Cela s’appelle « Mesures de l’homme » – un titre à la mesure de la statue que Beaubourg élève à la gloire du prophète de notre modernité architecturale, qu’il imagina très tôt, vers les années 1915-1920. À l’occasion du cinquantième anniversaire de sa mort, le Centre Georges Pompidou célèbre avec faste la mémoire de Charles-Édouard Jeanneret-Gris, passé à la postérité sous le nom de Le Corbusier.

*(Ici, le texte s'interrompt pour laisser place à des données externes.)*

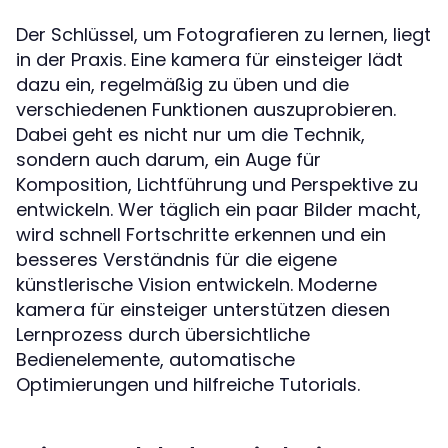
Der Schlüssel, um Fotografieren zu lernen, liegt
in der Praxis. Eine kamera für einsteiger lädt
dazu ein, regelmäßig zu üben und die
verschiedenen Funktionen auszuprobieren.
Dabei geht es nicht nur um die Technik,
sondern auch darum, ein Auge für
Komposition, Lichtführung und Perspektive zu
entwickeln. Wer täglich ein paar Bilder macht,
wird schnell Fortschritte erkennen und ein
besseres Verständnis für die eigene
künstlerische Vision entwickeln. Moderne
kamera für einsteiger unterstützen diesen
Lernprozess durch übersichtliche
Bedienelemente, automatische
Optimierungen und hilfreiche Tutorials.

Que l’institution, pour la deuxième fois en vingt-huit ans, offre la consécration d’une rétrospective posthume de son œuvre à un remarquable bâtisseur, contesté et plus encore adulé par la profession, aurait pu inspirer un débat de haut vol, l’une de ces disputes françaises qui enflamment la Rue d’Ulm et France-Culture. Nous a-t-il conduits à une impasse ou ouvert un horizon ? Que conserver et que rejeter de ce penseur magistral qui incarne autant l’aberration que la perfection d’une certaine architecture ? On aurait vu s’affronter, avec force arguments esthétiques et savants, les admirateurs du visionnaire et les contempteurs du bétonneur fou.